Dünyanın her yerinde, balinalar havaya sıçrar ve suya geri düşer, aşağı inerken kuyruklarını ve yüzgeçlerini okyanusun yüzeyine vurur. Su üstüne sıçrama-breaching- (davranış olarak adlandırılır) çok fazla enerji gerektirdiğinden – özellikle balinalar göç sırasında oruç tutarken – bilim adamları bunun deniz memelileri yaşamında çok önemli bir rol oynadığını varsayıyorlar, ancak bu rolün tam olarak ne olduğu belirsizliğini koruyor.
Cevapları bulmak için, Queensland Üniversitesi’nden deniz biyoloğu Ailbhe Kavanagh, 2010 ve 2011’in Eylül ve Ekim aylarını Avustralya’nın Peregian Plajı’nda 200 saatten fazla bir süre Antarktika’ya göç eden 76 kambur balina grubunu gözlemleyerek geçirdi. Bu Ocak ayında Marine Mammal Science dergisinde yayınlanan bulguları, kambur balinaların bölmeleri birbirinden uzak olduğunda (en az 4.000 metre veya 2.5 mil) su üstüne sıçramanın çok daha yaygın olduğunu ve gruplar ayrıldıkça veya geldiklerinde yüzgeç veya kuyruk tokatlamanın daha sık olduğunu gösteriyor. Yazarlar, bu kalıpların hem uzun mesafeli hem de yakın mesafeli iletişimde su üstüne sıçrama ve tokatlamanın bir rol oynadığını öne sürdüğünü söylüyor. Devasa bedenlerini suya çarparak, ortaya çıkan sesler, davul gibi, çok büyük mesafeler kat edebilir.
Virginia’daki George Mason Üniversitesi’nde bu araştırmayla ilişkili olmayan bir deniz memelisi biyoloğu olan Chris Parsons, Hakai Dergisi’ne “Bu kesinlikle mükemmel bir anlam ifade ediyor” dedi. “Bu balinalar uzun mesafeler kat eden aramalar üretebilse de, çok fazla gürültü varsa, boğulmak kolay olabilir. Havaya sıçramak ve aşağı sıçramak, sınıftaki gerçekten hevesli bir çocuğun kollarını sallayarak bir aşağı bir yukarı zıplamasına eşdeğerdir.”
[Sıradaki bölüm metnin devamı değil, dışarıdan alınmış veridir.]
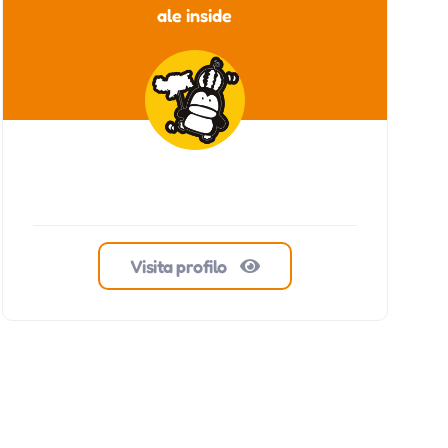
ale inside
Visita profilo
Balina iletişimi, gezegenin en muhteşem gizemlerinden biri olmaya devam ediyor. Neredeyse tüm balina türleri, yüzlerce kilometrelik okyanusta gezinmek, yiyecek bulmak ve birbirleriyle sohbet etmek için düşük frekanslı inlemeler, homurdanmalar ve darbeler veya daha yüksek frekanslı çığlıklar ve ıslıklardan oluşan bir koleksiyon kullanır.
Araştırmacılar bu iletişimi henüz deşifre etmediler, ancak bölgesel aksanlar ve aile birimleri, yerler ve hatta bir tür “isim” için özel çağrılar tespit ettiler. Örneğin, tüm Karayip balinaları, seslendirmelerin öğrenildiği ortak bir kültür öneren benzersiz bir “1+1+3” çağrısını (aşağıdaki ses) paylaşır – ancak çağrının ne anlama geldiğine dair bir sonuç yoktur:
Deniz memelilerinin seslerini çevirmek için yeni ekipman ve hesaplama teknikleri şimdi sıralanıyor, ancak insanların balinaların yaşam alanlarını boğması gerçeği nedeniyle iş karmaşıklaşıyor. Motorlar, su altı patlamaları ve diğer insan yapımı sesler denizlerin sessizliğini bozuyor. National Geographic , dünyanın en güçlü biyolojik seslerinden birini yayan mavi balinaların, arka plan gürültüsü nedeniyle 1940’ta 1.000 mil (1.600 kilometre) olan işitme aralıklarının bugün 100 mil (160 km)’ye düştüğünü bildirdi.